Rock/Creek and Toad&Co, a California-based apparel brand, signed-on as investors in 2012 to help Glover launch RootsRated.

At the outset, the start-up was focused on outdoor retailers like River Sports Outfitters in Knoxville, helping them develop outdoor guides for their customers.

“Specialty retailers are networks of expertise within their communities, but they often don’t have the time to develop comprehensive content about the best outdoor experiences in their towns and cities,” Glover explained as he described the niche that RootsRated would fill.

By the end of 2013, the start-up was short on cash, and Glover found a way to capitalize on the rapidly growing movement that brands were beginning to make toward content.

“There was and remains a paradigm shift in the ways that brands are leveraging content creation and distribution across social platforms. In essence, brands were coming under increasing pressure to think and function as publishers,” he explained.

RootsRated built a national network of writers who provide reliable, accurate, timely content on outdoor venues in the markets that the company serves.

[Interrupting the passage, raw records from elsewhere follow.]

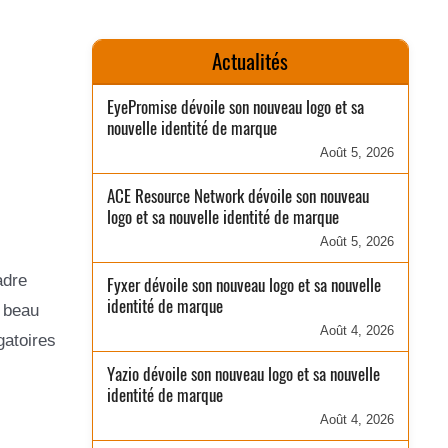
Actualités
EyePromise dévoile son nouveau logo et sa
nouvelle identité de marque
Août 5, 2026
ACE Resource Network dévoile son nouveau
logo et sa nouvelle identité de marque
Août 5, 2026
adre
Fyxer dévoile son nouveau logo et sa nouvelle
identité de marque
n beau
Août 4, 2026
gatoires
Yazio dévoile son nouveau logo et sa nouvelle
identité de marque
Août 4, 2026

More recently, Glover says the company has found a way to monetize the content it develops with a new product called Compass. Launched this past January, Compass is a subscription-based content marketplace for brands in the outdoor and adventure travel industries. The platform enables brands to acquire experiential content from premium publishers and syndicate content across their platforms and through networks of publishing partners.

“It allows brands – apparel, equipment, states, resorts and even tourism agencies like Visit Knoxville – to serve as experiential storytellers,” Glover says.

Roughly six months into the newest product, RootsRated has 35 to 40 customers for Compass.

“We have all the makings of a promising software start-up,” Glover says, citing his board of directors, team of colleagues, and recently secured funding, thanks to the Chattanooga Renaissance Fund and Knoxville’s The Lighthouse Fund to name two investors.

“We now have to build a sustainable sales architecture,” he explains. “That’s where I’m spending a great deal of time.”